An article in The New York Times (October 5, 2015) by Alva Noë about the place of art in people’s lives made me pause.

An article in The New York Times (October 5, 2015) by Alva Noë about the place of art in people’s lives made me pause. She makes the case that art begins where design stops.  This is particularly true when the design is optimal, because then it is transparent. Noë suggests the well-designed object, be it picture, performance, or garden  ‘disappears from view.’ That is the moment when the art is truly experienced.

This idea intrigued me.  As the director of the Dunn I spend a lot of time in the Gardens and, except when hurried, something always stops me on my wandering. It could be a tree in bloom, a vignette of pots and flowers, a suddenly unique view, filtered light through branches, or leaf colors that make me take a breath. Is this not art? I wonder.  

But Noë’s claim gains further credibility on reflection. As is true of all works in the Olmsted tradition, the design of the Dunn Gardens is transparent and thus does not intrude upon our experience of the landscape. The small visual moments, and the grand vistas created by the careful plans, simultaneously comfort us with their beauty and challenge our ideas. We enjoy having our habitual way of looking confronted, the commonplace made special, as we mesh our experience in the Garden with our larger understandings of such creations.

Of course, a garden has added advantages to confer over other forms of art. If the recent rash of articles is any guide, being among trees and plants is extraordinarily beneficial. So, in a well-designed garden, the visitor experiences art that helps her become mentally and physically refreshed. When visiting the Dunn, we’d like to posit, you get the two benefits at once.

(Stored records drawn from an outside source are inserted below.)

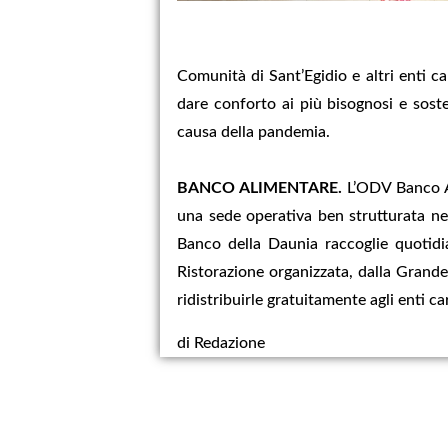
Comunità di Sant’Egidio e altri enti cari
dare conforto ai più bisognosi e sos
causa della pandemia.
BANCO ALIMENTARE.
L’ODV Banco Al
una sede operativa ben strutturata nell
Banco della Daunia raccoglie quotidia
Ristorazione organizzata, dalla Grande
ridistribuirle gratuitamente agli enti ca
di Redazione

Individually this is satisfying, but there is something beyond even this. Over the course of this centennial year, the Dunn Gardens has welcomed many visitors. Perhaps it is the awareness of a significant milestone, the particular cherishing of history and preservation, but there has been more of the usual well-being and joyfulness evident. It has created a sense of community among visitors that those of us who work on behalf of the Dunn Gardens are pleased to witness. We can thank the Olmsted design and the art it allows. But, we also can thank the visitors who have enhanced the Gardens with their pleasure and their donations that help sustain it. We all are singularly lucky beneficiaries.